SC Blasts Govt On ‘Rotten’ Construction Cess Collection System, Asks It To Treat Labour As Formal
It was in 1996 when Parliament passed the Building and Other Construction Workers (Regulation of Employment and Conditions of Service) Act, 1996, (BOCW Act) and the Building and Other Construction Workers' Welfare Cess Act, 1996, (Cess Act). Through the legislation, the government levied a one per cent cess on cost of construction. This money was to be used for the welfare of the workers employed in the informal construction sector. The Centre and states have made little effort to make sure the money collected through this levy did its intended job, says the Supreme Court (SC).
While directing the Centre and states to formulate model policy to bring construction workers in the formal fold within six months, the top court on March 19 said that it was quite shocking that even the Comptroller and Auditor general of India (CAG) did not have the figures on construction cess collection. “Whatever figures are available may not be reliable," an SC Bench added.

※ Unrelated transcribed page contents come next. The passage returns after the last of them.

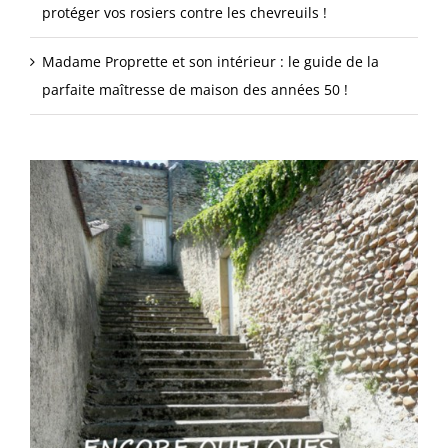
protéger vos rosiers contre les chevreuils !
Madame Proprette et son intérieur : le guide de la
parfaite maîtresse de maison des années 50 !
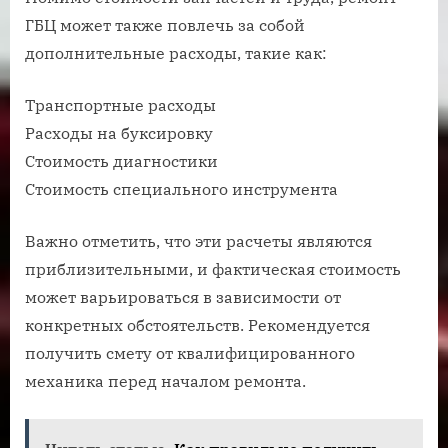
ГБЦ может также повлечь за собой
дополнительные расходы, такие как:
Транспортные расходы
Расходы на буксировку
Стоимость диагностики
Стоимость специального инструмента
Важно отметить, что эти расчеты являются
приблизительными, и фактическая стоимость
может варьироваться в зависимости от
конкретных обстоятельств. Рекомендуется
получить смету от квалифицированного
механика перед началом ремонта.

"If this constitutional body (CAG) does not have the required and accurate information, there is undoubtedly a financial mess in this area and this chaos has been existing since 1996. The only victims of this extremely unfortunate state of affairs and official apathy are construction workers who suffer from multiple vulnerabilities," it said.

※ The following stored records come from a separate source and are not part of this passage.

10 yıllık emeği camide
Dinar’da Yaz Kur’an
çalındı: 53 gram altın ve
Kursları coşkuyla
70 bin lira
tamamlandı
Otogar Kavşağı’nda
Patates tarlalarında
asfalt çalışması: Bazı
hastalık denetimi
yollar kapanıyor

While the construction sector workforce is about four-crore strong, only 1.5 crore of the workers have been registered. This means most construction workers are denied “what is constitutionally and statutorily due to them”.
On that note, the apex court directed the Centre and states to treat construction workers as formal sector staff and offer them all the benefits of social security, including minimum wages, pension and paid maternity leave.
No lack of funds
While pointing out that over Rs 37,400 crore has been collected for the benefit of construction workers in the name of construction cess over the years, the SC said only Rs 9,500 crore of that money had been used for their benefit.

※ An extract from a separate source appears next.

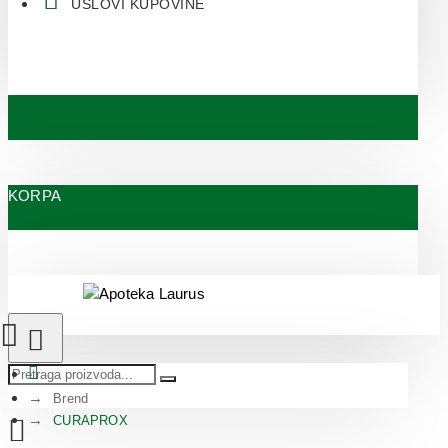
USLOVI KUPOVINE
KORPA
Brend
CURAPROX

“Why are millions of construction workers being denied the benefit of remaining Rs 28,000 crore,” the SC asked.
The SC said between April and June last year alone, Rs 5,000 crore was collected as construction cess .
"This is a huge amount and would work out to about Rs 20,000 crore on an annual basis. The figures presented to us by the CAG or even the standing committee do not reflect such a huge collection. Obviously, there is something terribly rotten with the collection and accounting mechanism, and it is quite clear that the exercise of registration, both of the establishments and of the construction workers, is not being carried out satisfactorily," the bench said.